We tried to make one final stop in the historic area, to see the Tiffany mosaic in the Curtis building, as noted on all of the maps, but they made you walk around all four sides of the building only to find out that it's entirely closed on the weekend--no Curtis building, no Tiffany mosaic. However, while walking around four sides of the building, we did see this pickup truck with Georgia plates and a lot of odd parts of bells (Liberty bells, perhaps?) in the back. I'm not really sure what it was doing there, but we took a picture anyway.
At this point, ready for lunch, we walked down 4th Street to the corner of 4th and South Streets, to Jim's Cheesesteaks. It was very hot as we stood in the long line that twined around the block. Robert walked down to the Rita's Water Ice on the funky South Street in between 2nd and 3rd and bought a very good lemon water ice to sustain us while we waited on line. We still finished it before we even entered the store to order. I got a cheesesteak with whiz (and onions, of course) and Robert got one with Provolone (and onions). We agreed that the whiz (no one says "cheese" whiz) was better because it moistened the beef more--the steak was very, very lean, too much so, and could have been more highly seasoned. Overall, it was good, but not great: the places in Dudley Square are holding their own by comparison, though we have to admit that the atmosphere at Jim's was good though.
After lunch, walking down South Street to the water, we stopped at Rita's again and had our first-ever Philly gelati, by which they mean a tall paper cup filled with frozen custard on the bottom of the cup, then a water ice of your choice, then a tip of frozen custard on the top (the frozen custard at Rita's, you see, is real, custardy and great, not just regular soft-serve ice cream, and it's impossible to get in Boston; the water ice is intense and softer than the Lemon Ice King, a little more like a Hawaiian shave ice); we had raspberry ice and vanilla custard, and the combination was indeed wonderful.
We walked over to the ships on the wharf, because we always like ships, and because we wanted something slightly different from eighth-grade American history lectures from tour guides. First we saw the Becuna submarine, where we managed to tag onto a tour led by a friendly man named Randy who had served on three ships in the Navy in WWII, one of which was the sister ship to the Becuna, identical to this ship in layout, mission, etc. He was able to keep saying things like, “I’d tell the guys in this room to wear their headphones, and I know they only did it while I was here, then as soon as I left, they’d tear them off; they said they needed to be able to hear the engines,” or “This was the most coveted sleeping quarters. sometimes I wasn’t getting along too well with the captain, and this is where I would just hide out.” The submarine was interesting even without Randy, but with him it became the best boat tour we've ever been on. Meanwhile, scrambling through the rooms listening to him, I got good at getting through the hatches feet first, and Robert kept thinking how awful it would be for him to have been confined on a submarine (head bumps galore).
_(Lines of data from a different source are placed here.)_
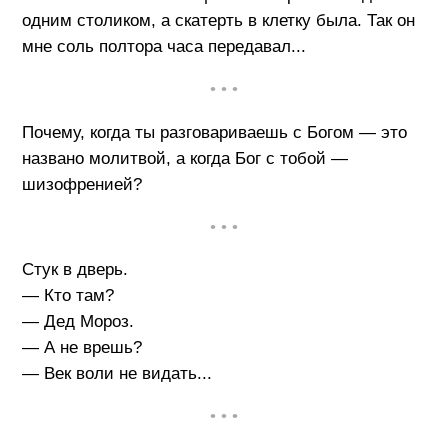
одним столиком, а скатерть в клетку была. Так он
мне соль полтора часа передавал...
• • •
Почему, когда ты разговариваешь с Богом — это
названо молитвой, а когда Бог с тобой —
шизофренией?
• • •
Стук в дверь.
— Кто там?
— Дед Мороз.
— А не врешь?
— Век воли не видать...
• • •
I read everything--all the placards and information sheets as we walked through--so when people on the real tour said things like, "Now, tell us, Randy, where was the laundry room?" I was able to cluck my tongue and mentally tell them where the washing machine had been, before it was removed to make room for additional equipment.
Next to the Becuna is the Olympia, a steel-hulled battleship, which featured in history as Teddy Roosevelt ’s big stick. This ship started us greatly by looking huge and spacious after the sub. It was interesting, but there wasn't as much to read, and we were following a family with two obnoxious little boys (I mentioned to Robert that a simple scavenger hunt--find the biggest gun on the ship, find the captain's quarters, find the bathrooms, etc.--would have kept them busy. Robert wanted to know why I hadn't made up a scavenger hunt for him!).
Finally, we walked down the pier to the sea museum itself, mainly because it was included in the admission for the ships, and we wandered through; it was small, but okay. The water at the water fountains tasted terrible, but Robert did get this picture of himself on a steerage bunk (just as short as the submarine bunks). He thinks his knees would have been bumped in the aisle quite a bit.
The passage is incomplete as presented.